EFFECT OF ALKALINE ACTIVATOR ON STRENGTH OF FLY ASH

BASED GEOPOLYMER CONCRETE

Mohammed Karimul Absar Chowdhury1*, Mohammad Mohibul Hasan1 & Md Moinul Islam2

1Graduate, Department of Civil Engineering, CUET, Chittagong, Bangladesh, 2Professor, Department of Civil Engineering, CUET, Chittagong, Bangladesh,

*Corresponding Author <karimulabsar@gmail.com>

ABSTRACT

The use of the Portland cement in concrete construction has become a global concern due to high

amount of CO2 emission to environment during its production. Geopolymer concrete technology has

become an area of increasing interest as an innovative and alternative cement technology against

environmental pollution. It has the potential to reduce globally the CO2 emission and lead to a

sustainable development of the concrete industry. Geopolymer concrete is an alternative concrete in

which the traditional binder based on cement is replaced by an alkali activated aluminosilicate material.

Fly ash was chosen as the binder material to partially replace the use of OPC. It is activated by the

geopolymerization process of an alkaline solution of NaOH and Na2SiO3. In this study, fly ash was

added as 0%, 20%, 30%, 40%, 50% of the binder with a variable activator content (35% and 40%).

Compressive strength test of the geopolymer concrete has been performed for both air and water curing

for the curing periods of 7, 28, 56, 90 days. The significant influences of the parameters like ratio of

alkali to fly ash, variable contents of fly ash, curing methods and curing periods on strength properties

of geopolymer concrete have been investigated. It is observed that a geopolymer concrete with NaOH

of molarity 15, Na2SiO3/NaOH ratio of 2.0 and alkali to fly ash ratio of 0.40 showed maximum

compressive strength which indicates that there is potential for the concrete industry to utilize alkaline

activated fly ash as an alternative to Portland cement in structural building applications.

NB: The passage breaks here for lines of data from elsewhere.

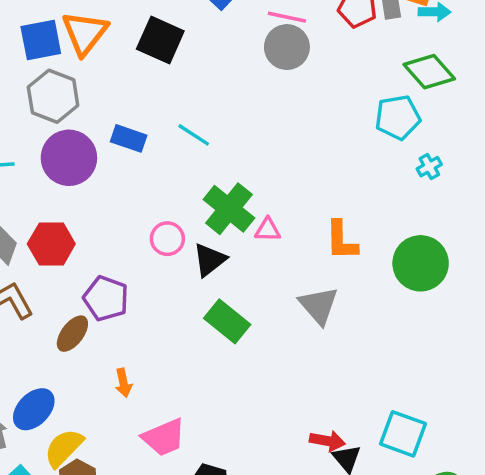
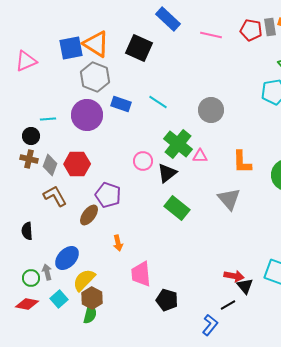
orange triangle: (85, 33) -> (96, 44), turned -36
gray circle: (287, 47) -> (211, 110), moved
gray hexagon: (53, 96) -> (95, 77), moved
pink trapezoid: (164, 437) -> (141, 274), turned 108

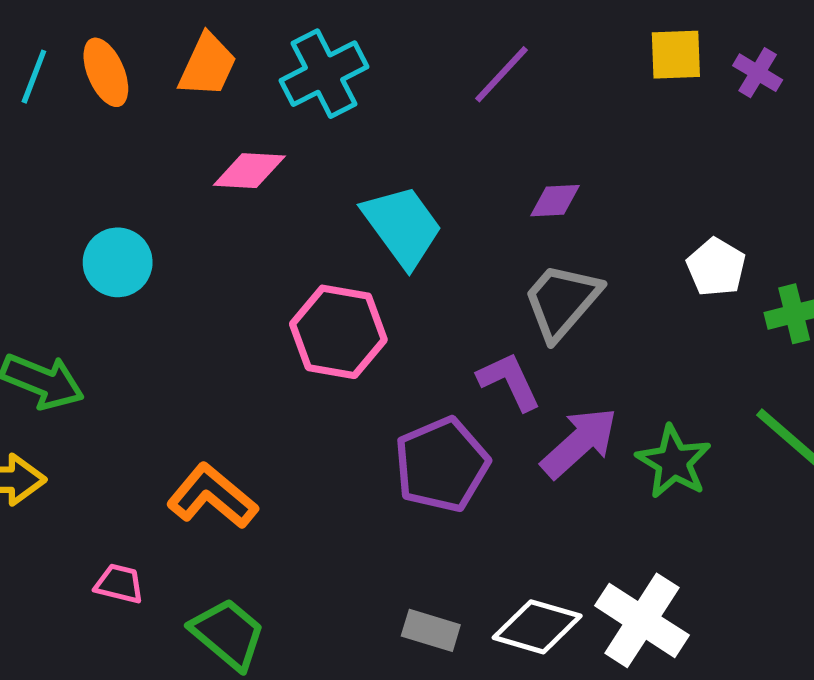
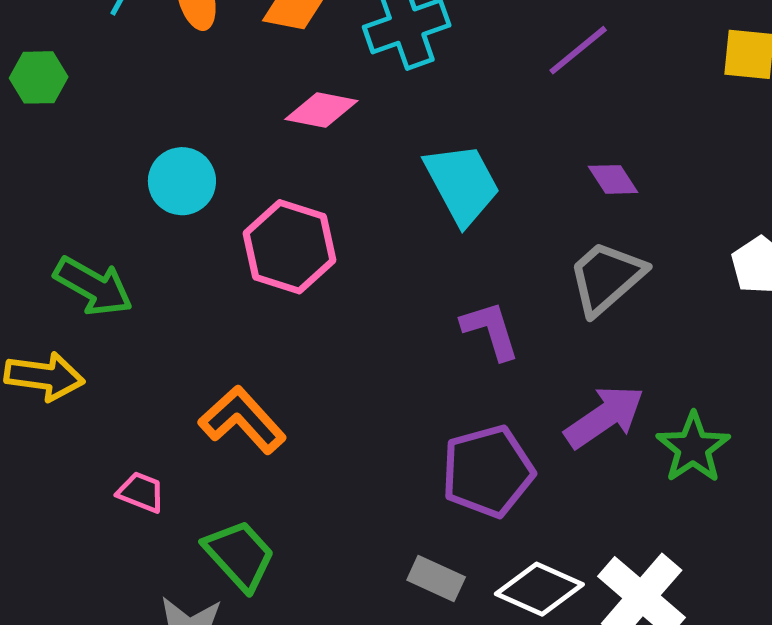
purple diamond: (555, 201) -> (613, 179), turned 52
pink hexagon: (338, 332) -> (289, 247), moved
purple L-shape: (509, 381) -> (490, 330), moved
purple pentagon: (442, 465) -> (488, 471), moved

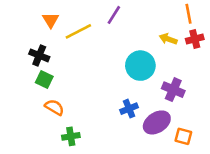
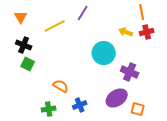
orange triangle: (51, 20) -> (21, 17), moved
orange semicircle: (54, 107) -> (61, 86), moved
blue cross: (129, 109) -> (80, 105), moved

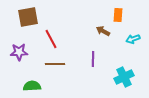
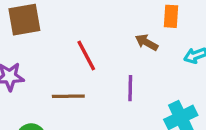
red line: (51, 39) -> (86, 55), moved

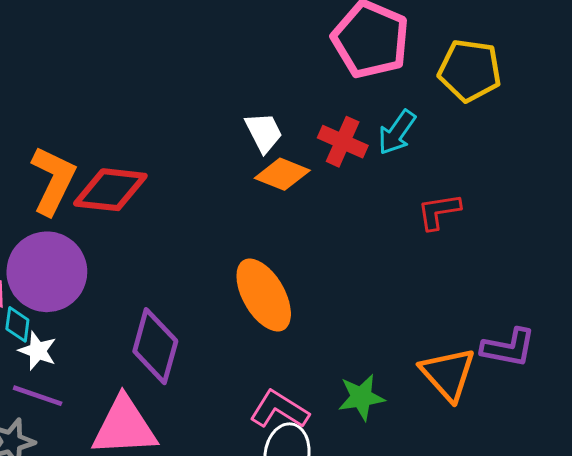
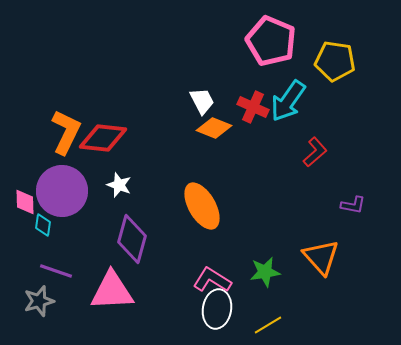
cyan arrow: (397, 132) -> (288, 101), size x1.4
red L-shape: (439, 211) -> (315, 152), turned 148
purple L-shape: (508, 348) -> (353, 205), moved, size x0.7
white star: (38, 351) -> (119, 185), moved

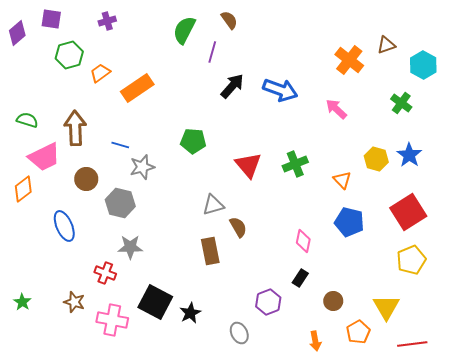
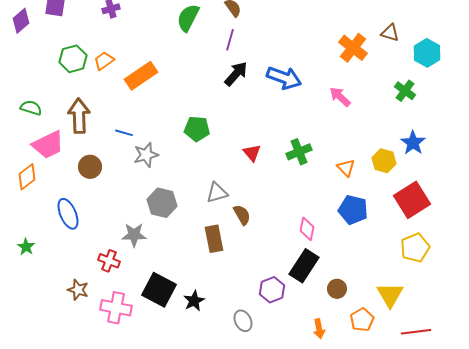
brown triangle: (386, 45) -> (390, 33), turned 36
purple line: (212, 52) -> (230, 40), moved
green hexagon: (69, 55) -> (73, 59), moved
yellow hexagon: (376, 159) -> (384, 161), moved
red triangle: (248, 165) -> (252, 153), size x0.7
gray hexagon: (120, 203) -> (162, 203), moved
black rectangle: (300, 278) -> (304, 266), size x1.8
green star: (22, 302) -> (26, 247), moved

Keywords: Activator; Cement; Compressive strength; Fly ash; Geopolymer concrete.

INTRODUCTION

Concrete is one of the widely used manmade construction materials and its consumption is second only

to water. Portland cement is the primary cementitious ingredient in concrete. It is widely known that the

production of Portland cement consumes considerable energy and at the same time contributes a large

volume of CO2 to the atmosphere. However Portland cement is still the main binder in concrete

construction prompting a search for more environmentally friendly materials. The quantity of CO2

produced due to cement manufacturing contributes to about 5% of the total release of CO2 to the

atmosphere (Malhotra, 1999). If an alternate material other than OPC is used in concrete, the

corresponding CO2 release to the atmosphere can be reduced. In Bangladesh, one of the major sources

of material for power generation is coal and it’s by product fly ash is an environmental threat to the

public, if not disposed off properly. Deposition of the fly ash in storage places can have a negative

influence on water and soil because of its granulose and mineral composition along with morphology

and filtration properties. Therefore the safe disposal of fly ash is still a major concern.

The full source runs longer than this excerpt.